The prosecution, during closing argument said that Sanchez’s tears during the interrogation showed that he suffered from a burden of guilt. “You can see how that burden is lifted from him after he admits being the person who shot (Orozco).” The prosecution told the jury to ignore all of Sanchez’s statements that were contradicted by the evidence and to focus solely on his statement that the gun went off while he was holding it.

Sanchez’s defense attorney argued that the detectives fed information to Flores and Sanchez, and pressured them with lies about the evidence and words like “accident” and “mistake” to induce them to accept the false narrative.

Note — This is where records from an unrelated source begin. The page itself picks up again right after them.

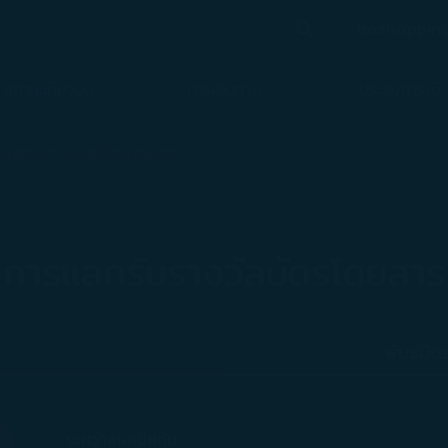
béshoppin
ค้นหา
(เปิด
ค้นหา
สถานะเที่ยวบิน
การเดินทาง
ประสบการณ์
วแล้ว
รแลกรับรางวัลบัตรโดยสาร
การแลกรับรางวัลบัตรโดยสาร
พันธมิต
ระหว่างเอเชียกับ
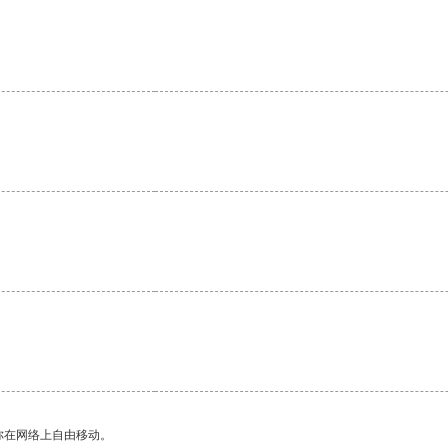
你在网络上自由移动。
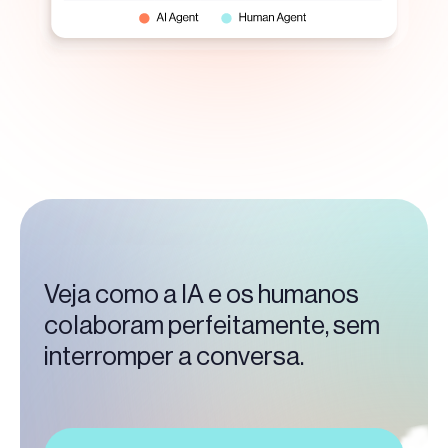
Veja como a IA e os humanos
colaboram perfeitamente, sem
interromper a conversa.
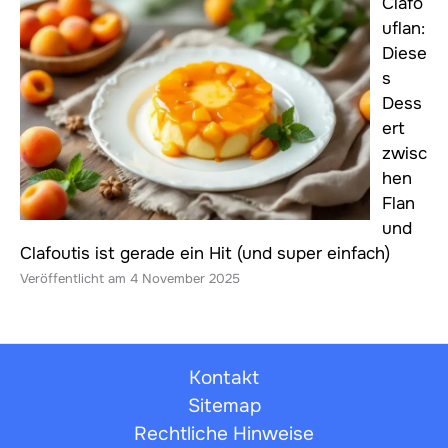
Clafo
uflan:
Diese
s
Dess
ert
zwisc
hen
Flan
und
Clafoutis ist gerade ein Hit (und super einfach)
4 November 2025
Kontakt
Sitemap
Rechtliche Hinweise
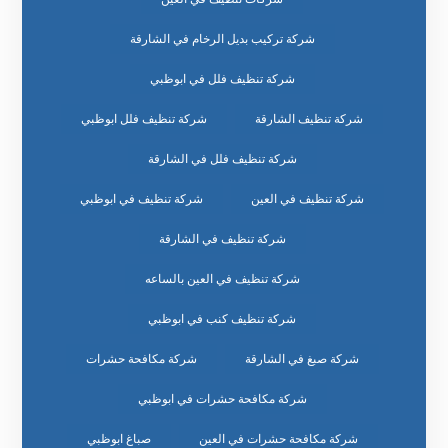
شركة تركيب بديل الرخام في الشارقة
شركة تنظيف فلل في ابوظبي
شركة تنظيف الشارقة
شركة تنظيف فلل ابوظبي
شركة تنظيف فلل في الشارقة
شركة تنظيف في العين
شركة تنظيف في ابوظبي
شركة تنظيف في الشارقة
شركة تنظيف في العين بالساعه
شركة تنظيف كنب في ابوظبي
شركة صبغ في الشارقة
شركة مكافحة حشرات
شركة مكافحة حشرات في ابوظبي
شركة مكافحة حشرات في العين
صباغ ابوظبي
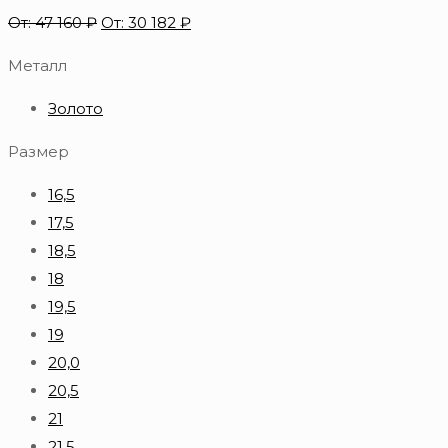
От:
47 160
₽
От:
30 182
₽
Металл
Золото
Размер
16,5
17,5
18,5
18
19,5
19
20,0
20,5
21
21,5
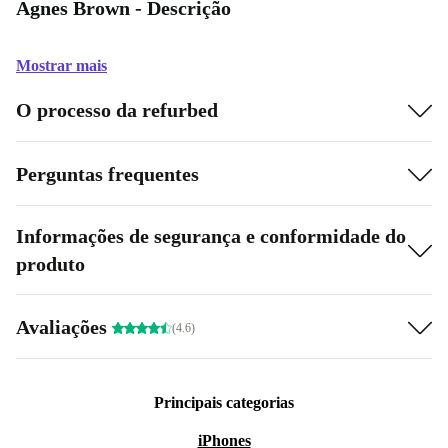
Agnes Brown - Descrição
Mostrar mais
O processo da refurbed
Perguntas frequentes
Informações de segurança e conformidade do
produto
Avaliações
(4.6)
Principais categorias
iPhones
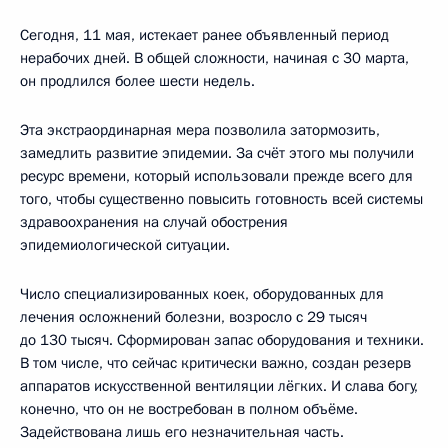
Сегодня, 11 мая, истекает ранее объявленный период
нерабочих дней. В общей сложности, начиная с 30 марта,
он продлился более шести недель.
Эта экстраординарная мера позволила затормозить,
замедлить развитие эпидемии. За счёт этого мы получили
ресурс времени, который использовали прежде всего для
того, чтобы существенно повысить готовность всей системы
здравоохранения на случай обострения
эпидемиологической ситуации.
Число специализированных коек, оборудованных для
лечения осложнений болезни, возросло с 29 тысяч
до 130 тысяч. Сформирован запас оборудования и техники.
В том числе, что сейчас критически важно, создан резерв
аппаратов искусственной вентиляции лёгких. И слава богу,
конечно, что он не востребован в полном объёме.
Задействована лишь его незначительная часть.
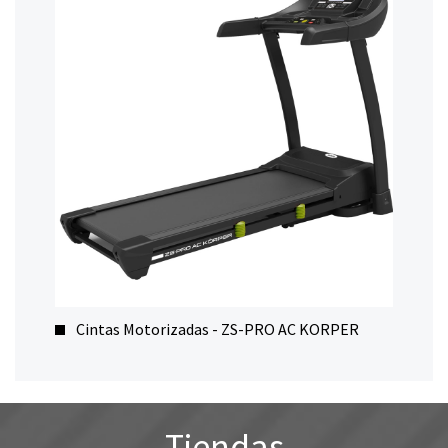
Cintas Motorizadas - ZS-PRO AC KORPER
Tiendas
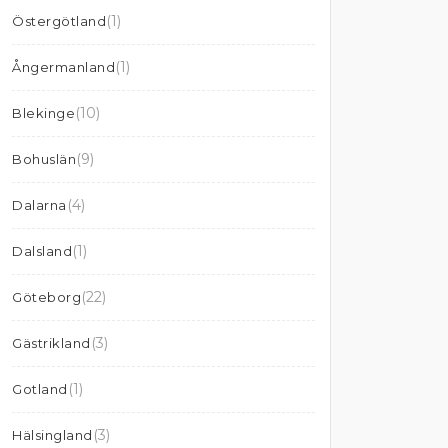
(1)
Östergötland
(1)
Ångermanland
(10)
Blekinge
(9)
Bohuslän
(4)
Dalarna
(1)
Dalsland
(22)
Göteborg
(3)
Gästrikland
(1)
Gotland
(3)
Hälsingland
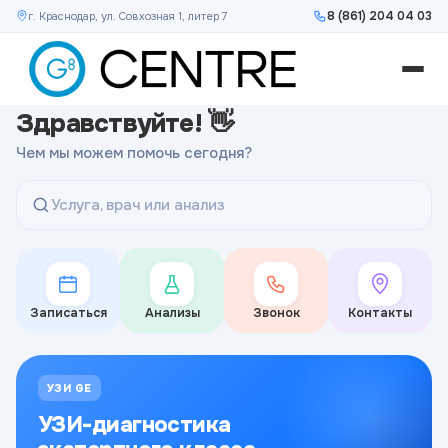
8 (861) 204 04 03
г. Краснодар, ул. Совхозная 1, литер 7
Здравствуйте! 👋
Чем мы можем помочь сегодня?
Услуга, врач или анализ
Записаться
Анализы
Звонок
Контакты
УЗИ GE
УЗИ-диагностика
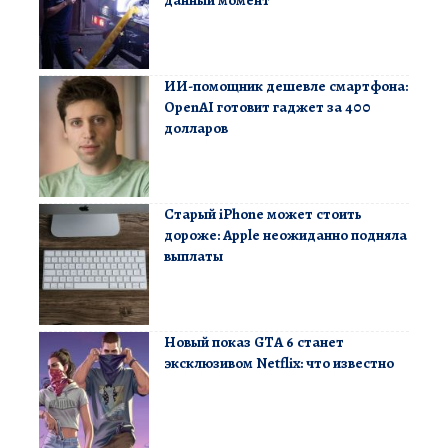
данный момент
ИИ-помощник дешевле смартфона:
OpenAI готовит гаджет за 400
долларов
Старый iPhone может стоить
дороже: Apple неожиданно подняла
выплаты
Новый показ GTA 6 станет
эксклюзивом Netflix: что известно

In rebuttal, prosecutor Michael Gerber declared, “It’s bad enough to insult the integrity of the law enforcement people that were involved in this case. It’s bad enough to put dishonor upon their reputations, the people that are out there saving our lives and our communities.” A defense objection to the argument was overruled.

Likewise, the judge allowed the prosecutor to argue, “I’ve never seen anybody murdered by a cupcake before. He wants his Mommy. He is nothing but a sniveling, cowardly killer. That’s what he is.”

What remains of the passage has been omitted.